The few KCs selected here to illustrate the problems surrounding the reliability of chemical measurements are by no means unique [25]. Our analysis of 197 sets of measured values from 68 KCs of inorganic and organic analyses shows a significant presence of dark uncertainty for the majority (80 %) of them. And even if we stick only to the results that were selected for consensus building, dark uncertainty remains significant in 60 % of the comparisons (Fig. 2).
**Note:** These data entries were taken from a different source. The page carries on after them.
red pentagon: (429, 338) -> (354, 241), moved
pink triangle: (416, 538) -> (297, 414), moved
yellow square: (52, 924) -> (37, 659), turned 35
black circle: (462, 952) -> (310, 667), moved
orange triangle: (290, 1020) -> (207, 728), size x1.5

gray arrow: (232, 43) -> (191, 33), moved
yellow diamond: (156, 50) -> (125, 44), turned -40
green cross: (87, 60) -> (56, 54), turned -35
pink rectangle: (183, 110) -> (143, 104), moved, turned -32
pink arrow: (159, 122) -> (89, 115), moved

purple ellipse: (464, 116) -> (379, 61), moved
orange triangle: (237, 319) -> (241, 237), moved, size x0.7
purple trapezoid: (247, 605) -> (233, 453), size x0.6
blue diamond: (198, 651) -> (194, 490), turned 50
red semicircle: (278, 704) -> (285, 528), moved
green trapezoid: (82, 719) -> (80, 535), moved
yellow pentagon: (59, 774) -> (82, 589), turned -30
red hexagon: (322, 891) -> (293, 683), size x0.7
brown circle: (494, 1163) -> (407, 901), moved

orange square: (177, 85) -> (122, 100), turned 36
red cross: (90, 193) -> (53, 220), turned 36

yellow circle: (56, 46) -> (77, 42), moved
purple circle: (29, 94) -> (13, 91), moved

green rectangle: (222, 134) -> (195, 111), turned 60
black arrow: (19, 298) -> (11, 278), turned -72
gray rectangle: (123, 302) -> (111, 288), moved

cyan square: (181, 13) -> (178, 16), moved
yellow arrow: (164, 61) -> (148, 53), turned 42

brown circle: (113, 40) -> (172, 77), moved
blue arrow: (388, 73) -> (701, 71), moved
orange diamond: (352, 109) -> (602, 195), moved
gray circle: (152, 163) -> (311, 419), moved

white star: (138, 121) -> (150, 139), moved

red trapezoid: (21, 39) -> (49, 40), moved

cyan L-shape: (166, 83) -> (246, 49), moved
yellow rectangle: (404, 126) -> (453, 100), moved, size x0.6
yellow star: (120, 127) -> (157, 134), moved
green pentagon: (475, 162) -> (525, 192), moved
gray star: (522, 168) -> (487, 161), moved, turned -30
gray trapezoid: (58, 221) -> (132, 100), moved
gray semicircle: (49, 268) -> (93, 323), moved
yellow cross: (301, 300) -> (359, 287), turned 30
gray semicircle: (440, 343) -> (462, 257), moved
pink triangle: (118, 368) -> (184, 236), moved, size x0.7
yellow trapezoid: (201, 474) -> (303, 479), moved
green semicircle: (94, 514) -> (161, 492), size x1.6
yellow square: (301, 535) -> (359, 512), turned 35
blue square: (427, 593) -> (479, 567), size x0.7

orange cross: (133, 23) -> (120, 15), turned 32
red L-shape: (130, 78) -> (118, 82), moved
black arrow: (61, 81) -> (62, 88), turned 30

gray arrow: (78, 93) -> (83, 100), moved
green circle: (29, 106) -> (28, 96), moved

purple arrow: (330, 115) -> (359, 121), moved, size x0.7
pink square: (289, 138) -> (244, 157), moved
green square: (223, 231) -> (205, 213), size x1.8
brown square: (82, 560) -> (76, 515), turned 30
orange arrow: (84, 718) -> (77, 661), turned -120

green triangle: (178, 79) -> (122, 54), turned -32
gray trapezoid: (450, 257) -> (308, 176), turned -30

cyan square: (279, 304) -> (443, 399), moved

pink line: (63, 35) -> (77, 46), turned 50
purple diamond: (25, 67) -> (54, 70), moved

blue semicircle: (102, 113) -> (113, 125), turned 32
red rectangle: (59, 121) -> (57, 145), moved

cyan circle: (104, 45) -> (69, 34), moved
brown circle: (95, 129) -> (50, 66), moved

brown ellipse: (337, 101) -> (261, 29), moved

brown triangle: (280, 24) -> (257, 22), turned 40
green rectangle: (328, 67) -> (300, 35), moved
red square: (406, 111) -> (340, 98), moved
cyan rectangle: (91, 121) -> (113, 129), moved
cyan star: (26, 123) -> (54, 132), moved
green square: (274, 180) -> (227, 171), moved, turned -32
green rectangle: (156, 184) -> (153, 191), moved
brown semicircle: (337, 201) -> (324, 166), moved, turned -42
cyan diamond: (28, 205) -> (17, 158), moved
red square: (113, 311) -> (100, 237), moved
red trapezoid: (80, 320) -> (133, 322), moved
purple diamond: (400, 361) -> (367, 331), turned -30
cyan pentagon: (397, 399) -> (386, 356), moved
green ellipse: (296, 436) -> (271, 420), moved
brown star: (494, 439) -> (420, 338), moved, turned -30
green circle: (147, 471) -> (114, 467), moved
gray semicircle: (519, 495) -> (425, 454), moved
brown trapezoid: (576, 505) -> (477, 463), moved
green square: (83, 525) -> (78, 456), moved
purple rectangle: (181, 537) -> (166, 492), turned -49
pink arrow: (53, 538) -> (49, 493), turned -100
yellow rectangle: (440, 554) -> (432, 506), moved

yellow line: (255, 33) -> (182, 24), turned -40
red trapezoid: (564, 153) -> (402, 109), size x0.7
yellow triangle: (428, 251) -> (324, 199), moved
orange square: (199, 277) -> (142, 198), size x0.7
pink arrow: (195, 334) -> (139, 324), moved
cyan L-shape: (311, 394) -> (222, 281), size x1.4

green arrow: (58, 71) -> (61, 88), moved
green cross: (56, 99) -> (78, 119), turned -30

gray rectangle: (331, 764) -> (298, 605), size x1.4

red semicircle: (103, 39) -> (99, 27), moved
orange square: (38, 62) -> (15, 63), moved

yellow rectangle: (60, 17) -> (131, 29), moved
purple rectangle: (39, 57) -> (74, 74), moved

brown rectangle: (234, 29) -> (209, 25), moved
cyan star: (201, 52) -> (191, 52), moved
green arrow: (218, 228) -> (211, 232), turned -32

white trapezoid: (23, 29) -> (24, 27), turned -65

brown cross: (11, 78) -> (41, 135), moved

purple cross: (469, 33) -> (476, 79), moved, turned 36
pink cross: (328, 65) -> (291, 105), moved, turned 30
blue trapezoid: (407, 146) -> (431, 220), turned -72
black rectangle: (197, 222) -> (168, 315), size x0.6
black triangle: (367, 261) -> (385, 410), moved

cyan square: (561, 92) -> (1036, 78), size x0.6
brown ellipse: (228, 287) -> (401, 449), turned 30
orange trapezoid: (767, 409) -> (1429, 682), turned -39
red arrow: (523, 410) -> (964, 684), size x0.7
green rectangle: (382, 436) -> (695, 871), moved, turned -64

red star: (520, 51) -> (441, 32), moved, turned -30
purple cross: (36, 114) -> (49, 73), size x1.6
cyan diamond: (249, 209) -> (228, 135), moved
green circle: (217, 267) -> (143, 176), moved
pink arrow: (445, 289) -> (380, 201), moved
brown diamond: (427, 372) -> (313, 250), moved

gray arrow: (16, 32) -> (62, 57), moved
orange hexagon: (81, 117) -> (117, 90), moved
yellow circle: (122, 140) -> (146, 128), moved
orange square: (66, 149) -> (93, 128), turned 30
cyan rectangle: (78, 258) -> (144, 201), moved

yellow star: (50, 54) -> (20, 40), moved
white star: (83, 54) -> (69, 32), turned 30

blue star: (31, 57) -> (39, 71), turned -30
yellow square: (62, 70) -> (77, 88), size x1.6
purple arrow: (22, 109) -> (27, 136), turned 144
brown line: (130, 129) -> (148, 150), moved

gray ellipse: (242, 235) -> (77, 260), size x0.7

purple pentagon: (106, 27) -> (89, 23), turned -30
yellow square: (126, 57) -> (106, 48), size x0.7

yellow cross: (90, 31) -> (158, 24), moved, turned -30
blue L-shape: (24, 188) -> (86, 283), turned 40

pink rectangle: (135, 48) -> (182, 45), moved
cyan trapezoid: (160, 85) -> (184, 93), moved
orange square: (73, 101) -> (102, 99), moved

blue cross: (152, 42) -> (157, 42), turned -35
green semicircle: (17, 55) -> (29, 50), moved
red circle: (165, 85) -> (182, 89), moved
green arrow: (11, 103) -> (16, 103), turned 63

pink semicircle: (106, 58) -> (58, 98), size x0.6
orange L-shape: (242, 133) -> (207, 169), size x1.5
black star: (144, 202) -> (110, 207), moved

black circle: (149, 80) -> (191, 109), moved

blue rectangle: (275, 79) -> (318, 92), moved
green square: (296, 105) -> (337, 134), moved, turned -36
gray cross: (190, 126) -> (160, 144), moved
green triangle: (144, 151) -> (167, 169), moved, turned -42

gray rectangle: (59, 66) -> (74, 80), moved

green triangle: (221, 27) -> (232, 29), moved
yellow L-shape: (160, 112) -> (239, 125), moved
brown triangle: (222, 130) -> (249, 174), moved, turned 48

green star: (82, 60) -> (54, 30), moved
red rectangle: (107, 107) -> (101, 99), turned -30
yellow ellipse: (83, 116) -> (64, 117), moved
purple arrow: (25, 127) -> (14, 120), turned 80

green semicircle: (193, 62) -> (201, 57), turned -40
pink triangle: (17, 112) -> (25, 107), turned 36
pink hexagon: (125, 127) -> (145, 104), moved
Despite this, it is not yet common for this source of uncertainty to be fully recognized, yet alone utilized in the subsequent work by laboratories as it was done for NRC BOTS-1 reference material [26].

Fig. 2
figure 2

During the last two decades, the Inorganic and Organic Analysis Working Groups of the CCQM organized some 70 key comparisons that relied on consensus building. Even with approx. 10 % data set aside by the participants themselves, the results were still mutually inconsistent in the majority (60 %) of the studies. The overdispersion measure (\(I^{2}\)) estimates the fraction of total variability in the reported results that cannot be explained by their uncertainties alone [27], with the colours turning red when the overdispersion is deemed significant by Cochran’s Q test [28]

Full size image

If we are to learn from the vast number of CCQM key comparisons conducted to date, we must listen to the data instead of resorting to the simple median or mean. And we should not torture the data either, as Paul used to say. As an example, the key comparison CCQM-K95 excluded nearly half of the reported data along with the hard-earned uncertainties before the consensus value was calculated [29]. Hence, we believe analytical chemists are yet to reckon with Paul’s directive to handle the data as they are.

Conclusions

Paul De Bièvre’s insatiable curiosity led him to pursue a wide range of topics in the chemical sciences, and in all these pursuits he made lasting contributions and articulated strong opinions that continue to challenge the scientific community.

We have provided illustrations of the ever widening interface between chemistry, statistics, and computation, in the context of data reductions for interlaboratory studies, key comparisons in particular. Concerning the role of statistical methods at the service of chemistry, Paul De Bièvre’s enlightened view was well aligned with the views of premier statisticians, emphasizing the need “to handle the data as they are,” not as mathematicians pursuing the theory of statistics might have wished them to be.

Paul’s writings will remain a guiding light that allows us to answer with optimism the Quo Vadis? It is the ever tighter embrace between the chemical sciences and the statistical arts that will lead to a better understanding of chemical measurements and, in turn, to better measurements.